Faith in Big Trade Deals Keeps Crumbling
Are we witnessing the beginning of the end of globalization?
The ads were expensive, but easily afforded by Canada’s 160 largest public corporations, who paid for them as the Business Council on National Issues.
The ad blitz was intended counter the effective campaign by opponents who warned Canadians that tens of thousands of manufacturing jobs would be lost.
Opponents won the battle for hearts and minds but lost the 1988 election on the issue, thus making Canada and the US “free trade” guinea pigs.
Hundreds of such deals have been signed since, in spite of the fact that the critics were right. Canada lost some 334,000 jobs between 1988 and 1994 as a direct result. Still, since 1988, the promoters of these investment protection agreements have held sway in large part because of massive support by corporate media.

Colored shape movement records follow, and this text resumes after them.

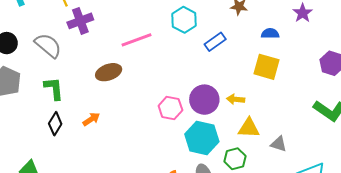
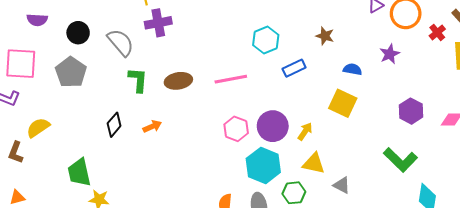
pink line: (136, 40) -> (231, 79), moved
green L-shape: (54, 88) -> (138, 80), moved
yellow arrow: (236, 99) -> (305, 131), turned 108

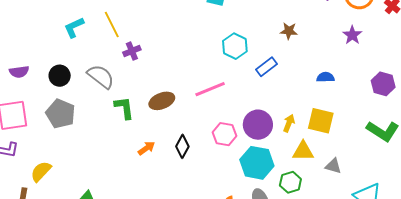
purple cross: (158, 23) -> (132, 51), size x0.7
blue semicircle: (353, 69) -> (325, 77), moved
yellow square: (343, 103) -> (321, 121), moved
black diamond: (114, 125) -> (182, 146), moved

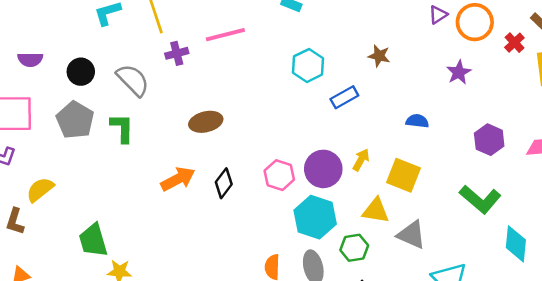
pink line: (210, 89) -> (225, 35), moved
green L-shape: (124, 108) -> (122, 128), moved
yellow arrow: (289, 123) -> (361, 160), moved
orange arrow: (146, 148) -> (178, 179), size x1.5
gray triangle: (333, 166) -> (411, 235), size x1.4

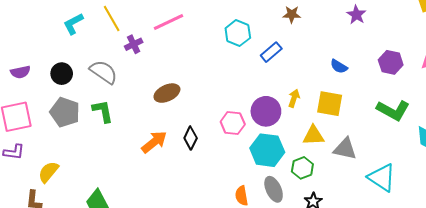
blue semicircle: (417, 121) -> (339, 66), moved, turned -144

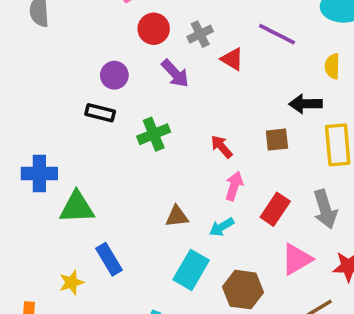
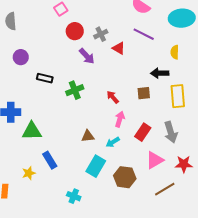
purple circle: (114, 75) -> (21, 57), moved

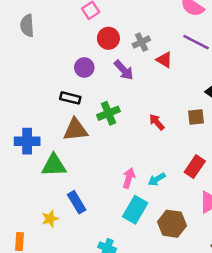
purple circle: (21, 57) -> (84, 67), moved
pink arrow: (120, 119) -> (129, 178), moved
brown triangle: (88, 136) -> (75, 130), moved, size x1.5

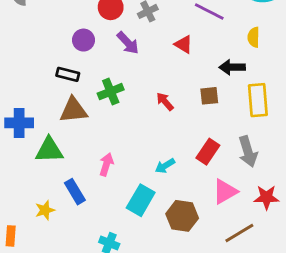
red triangle: (164, 60) -> (184, 44), moved
pink arrow: (129, 178) -> (106, 164), moved

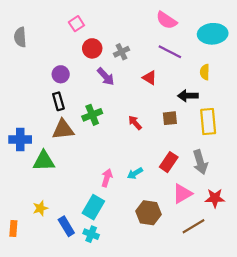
purple circle: (83, 40) -> (61, 74), moved
black rectangle: (68, 74) -> (58, 101), turned 60
pink arrow: (106, 164) -> (107, 178), moved
blue rectangle: (75, 192) -> (66, 226), moved
cyan rectangle: (141, 200) -> (93, 207), moved

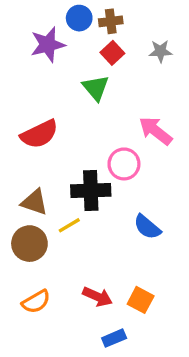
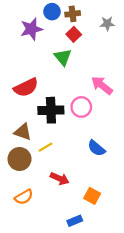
gray star: (160, 51) -> (107, 24), moved
black cross: (91, 190) -> (51, 110), moved
red arrow: (97, 297) -> (60, 179), moved

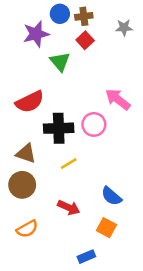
green triangle: (63, 57) -> (60, 62), moved
yellow line: (46, 147) -> (69, 163), moved
blue semicircle: (96, 148) -> (111, 196), moved

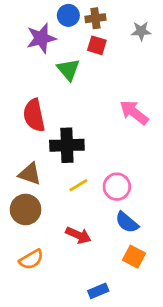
red square: (85, 40) -> (97, 45), turned -30
red semicircle: (30, 102) -> (34, 115), turned 104
pink circle: (94, 124) -> (117, 187), moved
orange square: (106, 228) -> (134, 257), moved

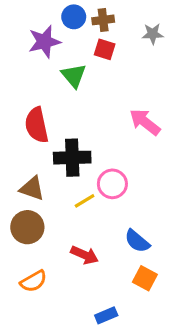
pink circle: (117, 187) -> (112, 184), moved

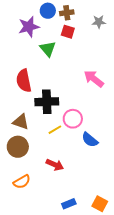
blue semicircle: (137, 241) -> (90, 140), moved
orange square: (145, 278) -> (100, 204), moved

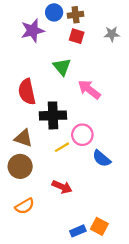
gray star: (99, 22) -> (112, 34), moved
green triangle: (48, 49) -> (62, 67), moved
pink arrow: (94, 79) -> (89, 89), moved
orange square: (100, 204) -> (99, 226), moved

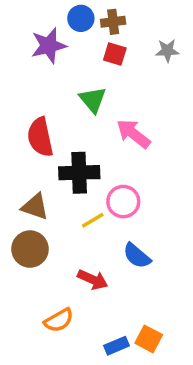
blue semicircle: (102, 158) -> (137, 256), moved
orange semicircle: (25, 206) -> (59, 320), moved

Now, three decades later, citizens around the world are waking up and asking: just whom do governments govern for?
Battlegrounds in US and Europe
That question is being raised loudly in the E.U. and the U.S. In those two powerhouse economies, opposition to such deals could save us from more of them. On the line specifically are the Trans Pacific Partnership (TPP) and Canada’s proposed deal with the E.U., the Comprehensive Economic and Trade Agreement (CETA). If the U.S.-E.U. deal (the Transatlantic Trade and Investment Partnership – TTIP) fails CETA is unlikely to survive.
So-called trade deals empower transnational corporations by radically compromising the nation-state’s capacity for democratic governance.